From: Stu Charlton <stuartc_at_mac.com>
Date: 29 Dec 2002 00:04:09 -0800
Message-ID: <21398ab6.0212290004.4e5892e@posting.google.com>


Galen Boyer <galenboyer_at_hotpop.com> wrote in message news:<u7kdt9w8m.fsf_at_hotpop.com>...

> The issue with stored procedures from the J2EE point of view is that
> your application isn't portable. To port the application, the
> procedures have to be rewritten for the next database platform. So, the
> whole J2EE mantra becomes one of minimizing the chores of the developer
> of the application.
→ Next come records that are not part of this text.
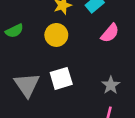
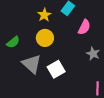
gray triangle: (27, 85) -> (32, 64), moved
gray star: (111, 85) -> (93, 54), moved

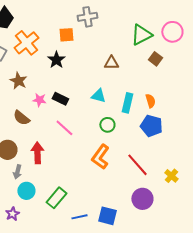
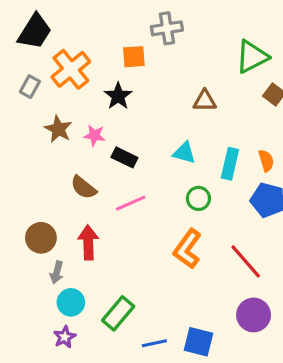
pink star: (39, 100) -> (94, 135), moved
brown semicircle: (21, 118) -> (83, 187), moved
pink line: (64, 128) -> (131, 203), turned -66
purple star: (12, 214) -> (65, 337), moved

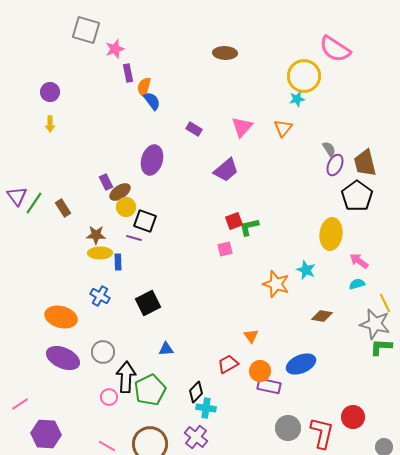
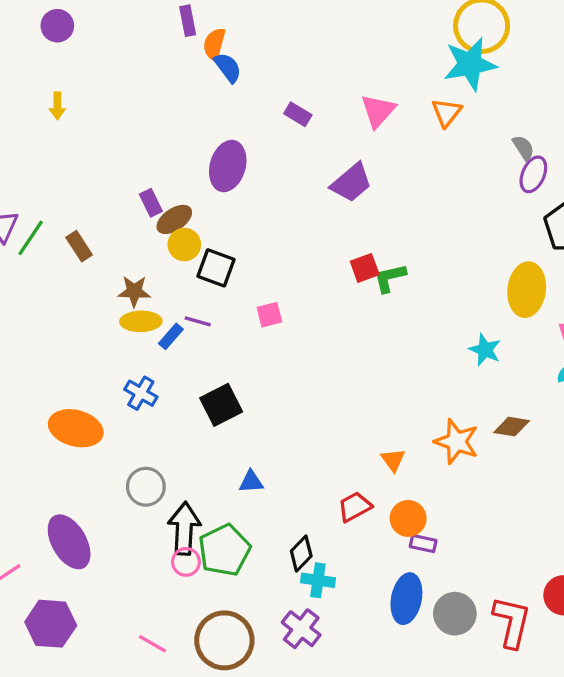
purple circle: (50, 92) -> (57, 26), moved
cyan star: (297, 99) -> (470, 64), size x2.0
purple line: (134, 238) -> (198, 321), moved
pink square: (225, 249) -> (269, 315), moved
blue rectangle: (118, 262) -> (171, 336), turned 42
orange star: (276, 284) -> (457, 442), moved
purple ellipse: (63, 358) -> (69, 542), moved, turned 36
blue ellipse: (301, 364) -> (406, 599), moved, turned -56
purple rectangle: (269, 386) -> (423, 543), size x0.7
pink circle: (109, 397) -> (186, 562), moved

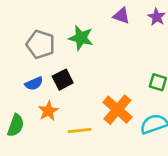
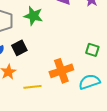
orange cross: (117, 110) -> (61, 71), turned 30

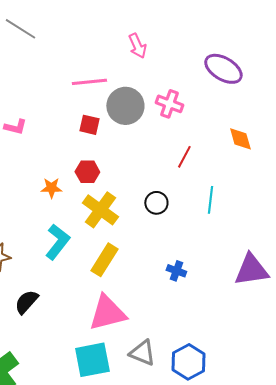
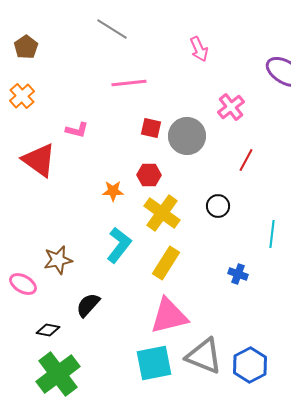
gray line: (20, 29) -> (112, 29), moved
pink line: (89, 82) -> (129, 83), moved
pink cross: (169, 104) -> (231, 107), turned 32
gray circle: (125, 106) -> (187, 136), moved
cyan line: (210, 200) -> (272, 234), moved
gray triangle: (142, 353) -> (204, 356), size x1.4

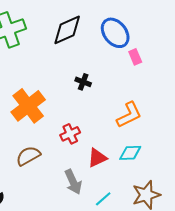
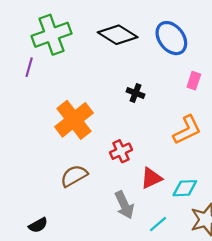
black diamond: (67, 30) -> (118, 35), turned 56
pink rectangle: (135, 57) -> (194, 81), moved, turned 42
cyan diamond: (130, 153) -> (185, 188), moved

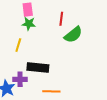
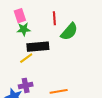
yellow line: (18, 45) -> (26, 58), moved, turned 48
black rectangle: (38, 67) -> (38, 47), moved

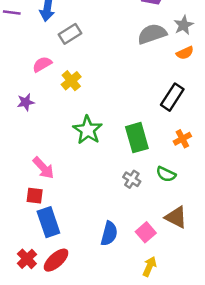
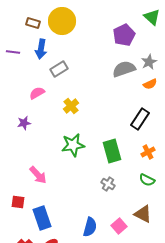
yellow cross: (71, 81) -> (71, 106), moved
green star: (88, 130) -> (73, 145), turned 30
green semicircle: (166, 174) -> (147, 180), moved
red square: (35, 196) -> (18, 202), moved

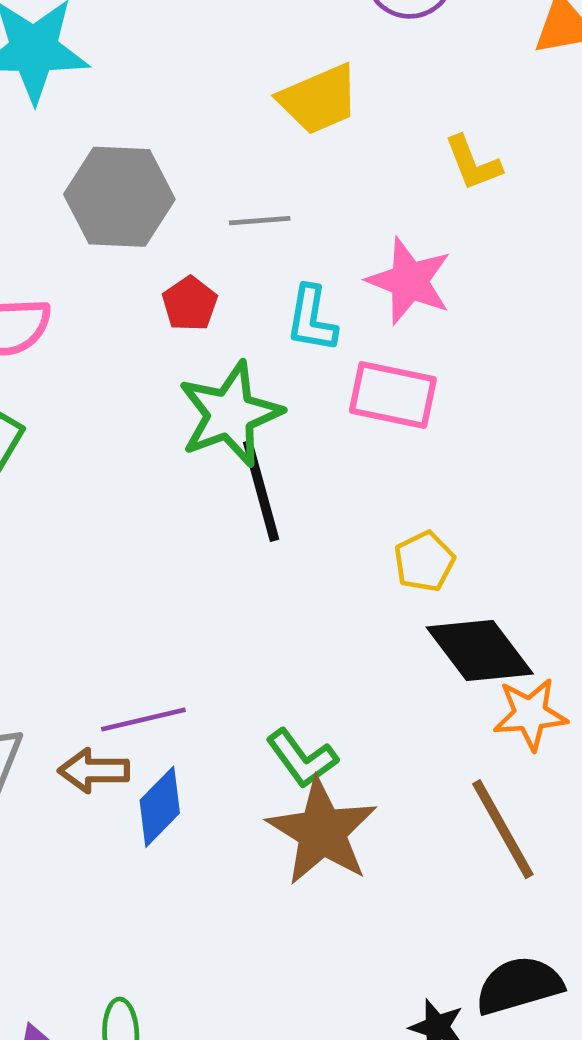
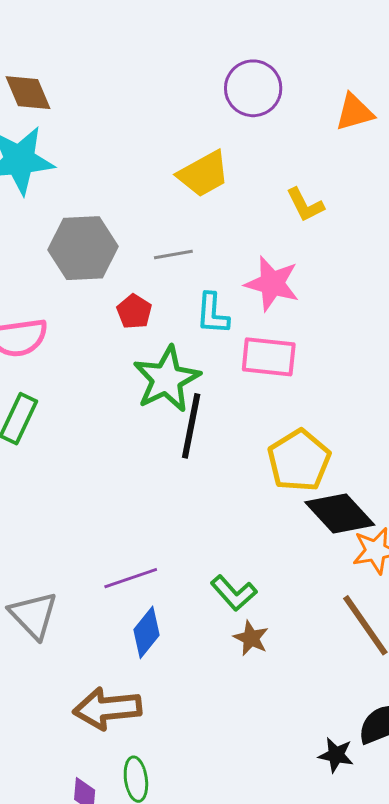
black line: (261, 491) -> (191, 426), turned 32
yellow pentagon: (424, 561) -> (299, 460), size x1.6
brown arrow: (94, 771) -> (107, 708), moved, size x1.5
brown star: (322, 832) -> (251, 638), size x0.5

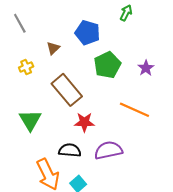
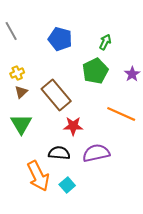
green arrow: (126, 13) -> (105, 42), moved
blue pentagon: (88, 33) -> (60, 39), moved
brown triangle: (53, 48) -> (21, 92), moved

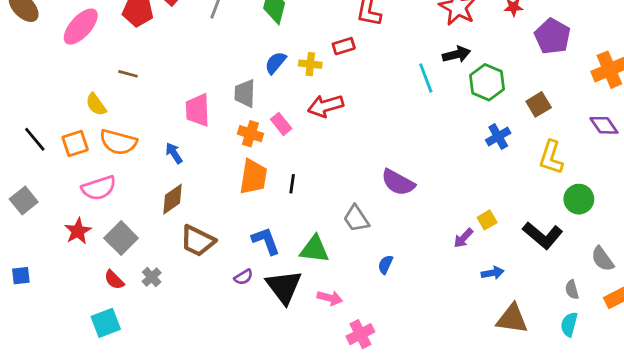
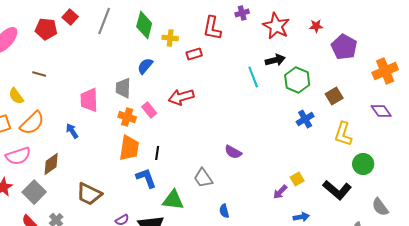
yellow cross: (310, 64) -> (170, 38), moved
orange semicircle: (118, 142) -> (32, 123), turned -60
purple semicircle: (398, 182) -> (233, 152), size x0.7
brown diamond: (173, 199) -> (51, 164), moved
blue L-shape: (266, 241) -> (146, 178), moved
blue semicircle: (385, 264) -> (224, 211), turned -40

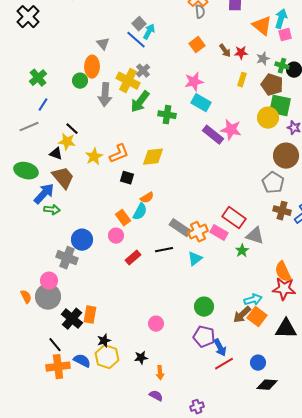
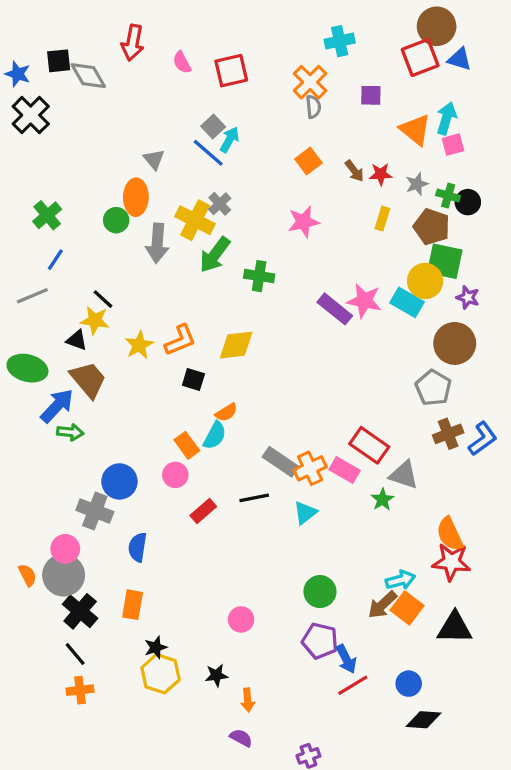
cyan rectangle: (201, 103) -> (407, 302), moved
brown cross: (282, 211) -> (448, 434), turned -36
black cross: (72, 319) -> (80, 611), moved
blue semicircle: (82, 361) -> (138, 547), moved, turned -108
orange cross: (58, 367) -> (80, 690), size x0.7

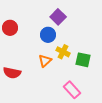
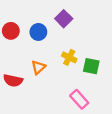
blue circle: (48, 35) -> (38, 32), moved
orange triangle: (45, 61) -> (38, 67), moved

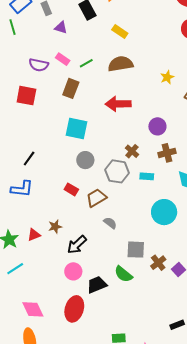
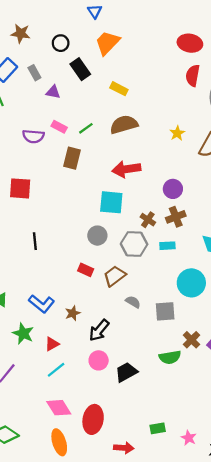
red square: (26, 96) -> (20, 188), moved
cyan square: (76, 129) -> (111, 202), moved
brown cross: (167, 153) -> (176, 217), moved
black line: (29, 158) -> (35, 241), turned -35
blue L-shape: (22, 189) -> (42, 304), moved, turned 40
red triangle: (34, 235) -> (52, 344), moved
gray square: (136, 250) -> (165, 311), moved
cyan line: (15, 269) -> (56, 370), moved
green semicircle: (123, 274) -> (170, 357), moved, turned -42
red ellipse: (74, 309) -> (93, 419), moved

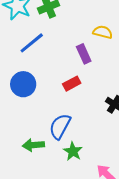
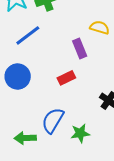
green star: (73, 151) -> (80, 133), moved, turned 30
The mantra isn't one of bringing the best
> application to the customer, it is one of building an app that can be
> ported easily.

This culture (which I do sadly see as well) is due to the Sun marketing spew with regards to "100% Pure Java". Java/J2EE does reduce the business risk of vendor lock-in, but it CANNOT eliminate it because it's JUST A SPEC.

This goes beyond using Oracle correctly and comes to a fundamental disconnect between the "idealistic" J2EE view that some in Sun's marketing department hold, and the reality of software development. If something mandatory (i.e. processing a million DB rows) lies out of the spec, do you A) not do the job, B) do the job poorly, or C) do the job in a proprietary manner?

This has been a long-controversial issue with J2EE and the press has done wonders in exacerbating it. If anyone comes out with an "innovative" (i.e. needed in reality) feature, they are cast as heathens! eWeek will have an article "Has J2EE lost its grip?", mailing lists flutter, egos soar.

> But, then, the ported application will invariably
> perform poorly and some of the sql will need to be rewritten for the
> next DB platform. So, complete portable is truly a pipe-dream.

It never should have been billed as "complete"; J2EE really's about "lowering but not eliminating your switching costs" with regards to vendors and framework skills. It's nice, but it's certainly low on the list of priorities in a project (or it should be!).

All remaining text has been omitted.